▶ _EXERCISE GOAL_: List each line of the data that holds the string "Когда", please.

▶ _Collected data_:

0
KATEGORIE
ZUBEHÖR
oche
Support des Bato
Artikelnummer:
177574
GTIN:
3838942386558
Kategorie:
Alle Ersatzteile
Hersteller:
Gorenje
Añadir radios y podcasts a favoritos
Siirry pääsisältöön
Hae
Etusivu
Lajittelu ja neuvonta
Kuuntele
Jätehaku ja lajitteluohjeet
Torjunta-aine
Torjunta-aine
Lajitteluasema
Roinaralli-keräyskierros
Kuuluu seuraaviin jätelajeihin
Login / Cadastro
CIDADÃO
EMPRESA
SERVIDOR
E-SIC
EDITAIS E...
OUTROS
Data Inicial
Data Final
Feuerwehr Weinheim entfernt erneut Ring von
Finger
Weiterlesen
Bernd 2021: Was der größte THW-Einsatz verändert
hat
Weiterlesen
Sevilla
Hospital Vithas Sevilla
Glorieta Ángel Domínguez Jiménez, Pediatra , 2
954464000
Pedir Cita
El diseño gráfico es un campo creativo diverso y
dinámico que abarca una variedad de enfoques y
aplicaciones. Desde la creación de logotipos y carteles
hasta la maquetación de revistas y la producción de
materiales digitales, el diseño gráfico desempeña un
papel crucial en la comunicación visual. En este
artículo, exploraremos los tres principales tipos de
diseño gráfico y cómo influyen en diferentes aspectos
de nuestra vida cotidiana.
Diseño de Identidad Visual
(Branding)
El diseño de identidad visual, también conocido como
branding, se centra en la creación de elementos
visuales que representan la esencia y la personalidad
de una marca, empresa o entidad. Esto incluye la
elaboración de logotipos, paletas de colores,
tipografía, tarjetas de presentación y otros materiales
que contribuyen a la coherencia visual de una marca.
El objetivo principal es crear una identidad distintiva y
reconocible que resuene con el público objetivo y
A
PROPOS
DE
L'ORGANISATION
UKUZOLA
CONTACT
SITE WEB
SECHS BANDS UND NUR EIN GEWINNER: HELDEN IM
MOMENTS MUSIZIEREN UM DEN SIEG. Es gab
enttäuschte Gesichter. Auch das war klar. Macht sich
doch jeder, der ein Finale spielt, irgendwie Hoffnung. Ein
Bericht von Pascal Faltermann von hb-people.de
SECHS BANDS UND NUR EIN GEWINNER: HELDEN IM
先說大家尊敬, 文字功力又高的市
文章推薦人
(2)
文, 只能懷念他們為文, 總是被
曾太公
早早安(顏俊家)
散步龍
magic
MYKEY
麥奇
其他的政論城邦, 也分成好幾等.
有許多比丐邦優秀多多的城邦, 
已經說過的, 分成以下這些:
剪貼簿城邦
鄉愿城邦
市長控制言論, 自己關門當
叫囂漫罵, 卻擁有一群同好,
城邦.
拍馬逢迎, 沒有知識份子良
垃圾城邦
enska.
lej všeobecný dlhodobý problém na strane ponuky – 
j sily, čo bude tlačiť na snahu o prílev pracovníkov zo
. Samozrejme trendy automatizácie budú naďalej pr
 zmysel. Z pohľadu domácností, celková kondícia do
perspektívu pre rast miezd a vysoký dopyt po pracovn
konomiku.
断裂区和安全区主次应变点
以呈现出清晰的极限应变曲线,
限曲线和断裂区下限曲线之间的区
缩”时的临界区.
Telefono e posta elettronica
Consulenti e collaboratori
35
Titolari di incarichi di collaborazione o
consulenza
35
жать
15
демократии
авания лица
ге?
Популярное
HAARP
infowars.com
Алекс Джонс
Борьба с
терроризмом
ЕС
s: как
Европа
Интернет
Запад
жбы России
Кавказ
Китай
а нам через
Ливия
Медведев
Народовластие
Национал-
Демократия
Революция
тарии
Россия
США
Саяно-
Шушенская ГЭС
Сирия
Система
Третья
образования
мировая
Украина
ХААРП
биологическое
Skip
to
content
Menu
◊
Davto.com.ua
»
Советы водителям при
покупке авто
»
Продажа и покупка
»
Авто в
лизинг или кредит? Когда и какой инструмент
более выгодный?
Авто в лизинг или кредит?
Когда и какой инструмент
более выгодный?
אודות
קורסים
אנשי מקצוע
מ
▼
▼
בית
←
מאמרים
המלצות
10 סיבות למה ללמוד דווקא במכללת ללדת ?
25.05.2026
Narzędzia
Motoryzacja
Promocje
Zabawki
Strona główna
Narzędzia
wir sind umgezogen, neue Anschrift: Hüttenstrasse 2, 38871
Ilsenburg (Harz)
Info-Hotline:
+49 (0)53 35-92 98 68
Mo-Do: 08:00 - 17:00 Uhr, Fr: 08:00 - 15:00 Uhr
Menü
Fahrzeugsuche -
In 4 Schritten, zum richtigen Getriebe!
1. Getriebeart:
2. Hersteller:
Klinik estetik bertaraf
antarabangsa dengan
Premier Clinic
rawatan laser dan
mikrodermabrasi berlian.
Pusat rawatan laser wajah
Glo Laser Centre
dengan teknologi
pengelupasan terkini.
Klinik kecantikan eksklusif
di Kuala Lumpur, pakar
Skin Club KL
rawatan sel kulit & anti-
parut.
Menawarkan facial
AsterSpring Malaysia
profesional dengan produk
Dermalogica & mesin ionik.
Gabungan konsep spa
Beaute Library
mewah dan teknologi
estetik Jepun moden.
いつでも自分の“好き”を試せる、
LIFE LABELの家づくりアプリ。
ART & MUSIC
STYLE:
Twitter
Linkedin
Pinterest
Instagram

▶ _THE COMPLETED TASK_:
лизинг или кредит? Когда и какой инструмент
Когда и какой инструмент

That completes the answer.